Governance and interoperability

In 2024, there was a rising emphasis on data governance, with vendors adding usage tracking, role-based access, and data lineage features. Interoperability also became a selling point, as customers wanted ABI platforms that could connect to multiple cloud environments and avoid vendor lock-in.

In 2025, governance has become table stakes. Vendors are now differentiating on governed AI, ensuring AI-driven insights comply with security, privacy, and compliance standards. Interoperability is evolving beyond connectors to truly unified data ecosystems, with semantic layers that ensure consistency of business definitions across tools, clouds, and teams.

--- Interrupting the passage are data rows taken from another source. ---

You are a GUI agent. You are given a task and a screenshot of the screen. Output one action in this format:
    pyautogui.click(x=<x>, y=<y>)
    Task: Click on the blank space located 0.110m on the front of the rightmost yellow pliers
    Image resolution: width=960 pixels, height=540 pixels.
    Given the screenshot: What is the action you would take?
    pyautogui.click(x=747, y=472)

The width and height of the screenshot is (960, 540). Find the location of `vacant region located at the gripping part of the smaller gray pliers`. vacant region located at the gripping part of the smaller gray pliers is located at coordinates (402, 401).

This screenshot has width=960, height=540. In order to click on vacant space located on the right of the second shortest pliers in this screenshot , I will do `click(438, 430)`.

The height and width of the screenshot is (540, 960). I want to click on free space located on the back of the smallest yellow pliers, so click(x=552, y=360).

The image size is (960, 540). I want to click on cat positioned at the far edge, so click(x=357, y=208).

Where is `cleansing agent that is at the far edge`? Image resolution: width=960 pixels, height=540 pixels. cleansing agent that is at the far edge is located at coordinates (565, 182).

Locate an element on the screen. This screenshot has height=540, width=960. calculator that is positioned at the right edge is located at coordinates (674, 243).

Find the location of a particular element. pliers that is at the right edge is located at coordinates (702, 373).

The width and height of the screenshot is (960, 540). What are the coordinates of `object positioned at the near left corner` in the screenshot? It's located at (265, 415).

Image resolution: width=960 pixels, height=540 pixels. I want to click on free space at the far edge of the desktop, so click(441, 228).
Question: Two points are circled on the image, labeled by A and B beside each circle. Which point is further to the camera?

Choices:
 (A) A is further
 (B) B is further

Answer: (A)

Low-code and No-code democratization

In 2024, ABI platforms expanded low-code/no-code capabilities, empowering “citizen analysts” to design dashboards, automate workflows, and conduct analyses without needing advanced technical skills. This democratization was framed as a way to broaden data literacy.

In 2025, low-code has moved beyond dashboards. Vendors now enable users to compose agentic workflows. automated sequences where AI agents handle data prep, analysis, and reporting. The result is a push toward self-service decision automation, with business users orchestrating complex analytics processes using simple, intuitive interfaces.

Vendor ecosystems and lock-in concerns

In 2024, customers were wary of hyperscalers (like Microsoft, Google, AWS) due to the risk of vendor lock-in. ABI vendors countered this by touting independence, open integrations, and support for hybrid/multicloud deployments.

In 2025, the tension remains, but vendors have responded. Independent ABI providers emphasize cloud-neutral architectures and partnerships with multiple data warehouses, ETL tools, and ML platforms. Meanwhile, large cloud vendors are introducing more transparent pricing and governance options to alleviate lock-in fears while deepening integration within their own ecosystems.

From dashboards to decisions

In 2024, the industry was transitioning from delivering static dashboards to enabling real-time, contextual insights. Vendors invested in storytelling capabilities, collaborative features, and richer visualizations to help users interpret and act on data.

In 2025, the focus has shifted even further, from insights to decisions. ABI platforms are embedding recommendations, scenario planning, and even prescriptive analytics into their workflows. AI agents don’t just highlight trends; they suggest next steps, helping organizations move from descriptive to truly decision-centric analytics.